As all of us know, blogging can take up a lot of your time, whether it's scheduled or free time, it seems that sometimes it can fall between the cracks with reality takes center stage.
Over the Christmas holiday, I lost an uncle. I am not going to blame my lack of blogging on this, but it has definitely helped me put things into perspective more clearly since I found out. While it feels like we have forever to accomplish what we want on this earth, some of us get the short end of the stick and have to visit heaven earlier than scheduled.
I started blogging in January 2012, and it was slow going and interesting to experiment with learning what I could about the blogging community and how I could adapt it into other aspects of my life. At this moment, looking back on my blog posts, I'm happy with what I put out there. But each time I posted, I didn't feel particularly good about any of them. What I've come to learn and respect is that blogging is not fun or enjoyable when you stop having fun doing it. It sounds silly to say out loud, but it's true. The moment I start to stress about posting a review or doing a "Showcase Sunday," it loses that appeal and interest it held previously. I admire those bloggers who dedicate hours to their blogs, and they have so much to show for it as many of their blogs are fantastic and well organized and inviting.
But I didn't start blogging to acquire followers. I started blogging to meet new people and learn about books I might not have a chance to have heard of otherwise. Over the past year, I have infinitely more knowledge about the publishing business and what it takes for a book to actually make it to the bookstores. This is information I wouldn't have been able to garner with just sly curiosity.
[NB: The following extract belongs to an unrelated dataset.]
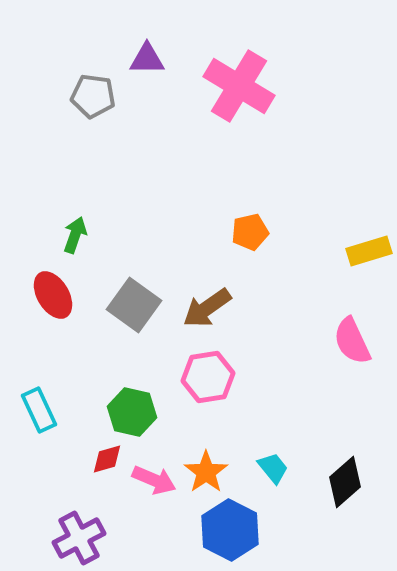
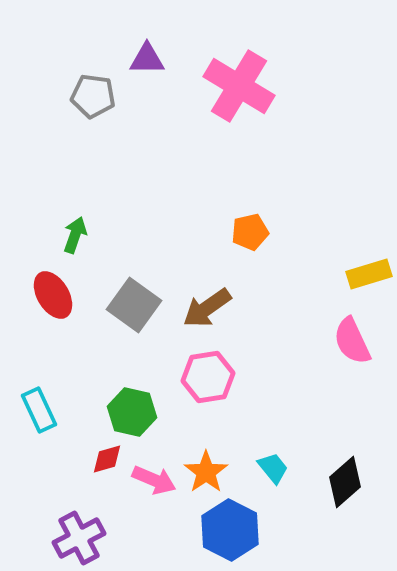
yellow rectangle: moved 23 px down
Many bloggers have experienced the publishing world first hand through author interviews, book signings, author tours, events and panels that are not readily available to someone of my location, on a small island, in the smallest state in the U.S.
I have made friends with bloggers and authors which I value above all else because sharing an interest in reading with people from all over the U.S. has broadened my chances of learning and honing a skill that can only be exercised with conversation and enthusiasm.
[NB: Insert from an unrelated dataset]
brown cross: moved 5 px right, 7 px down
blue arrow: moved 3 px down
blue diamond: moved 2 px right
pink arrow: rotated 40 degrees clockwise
There's always a moment before the New Year when I tell myself that if I don't make a resolution, I won't be letting myself down if I fail. But this year, I was thinking about the stress of having more than one item on your plate and how that could be alleviated. I told myself that no matter how much or how little I blog, whether it's a short review, a long rambling one or a simple update on how my TBR pile is growing and not decreasing, I blog for me. I blog for the experience. I don't want to put a deadline or a due date on what I choose to spend my free time doing. Going through school and finishing college has taught me that finishing a project is the worst thing you could do to yourself. Everything is always a work in progress and I seem to forget that from time to time. It's okay if I post an extra long review of a book that really bothered me. I can go back and edit it, trim it, delete it all together.
I'm not in the spotlight. I don't depend on daily hits or followers or requesting books for early review. I make due with what I have and I try to enjoy it as much as possible. If my fingers hurt after posting, I know I've let a little bit of myself into the world, allowing it to begin its journey and start to form itself. Whether it happens quickly or over a long span of time, I'm okay with whatever it takes.
There will always be another book to read, but the experience will always stay with you.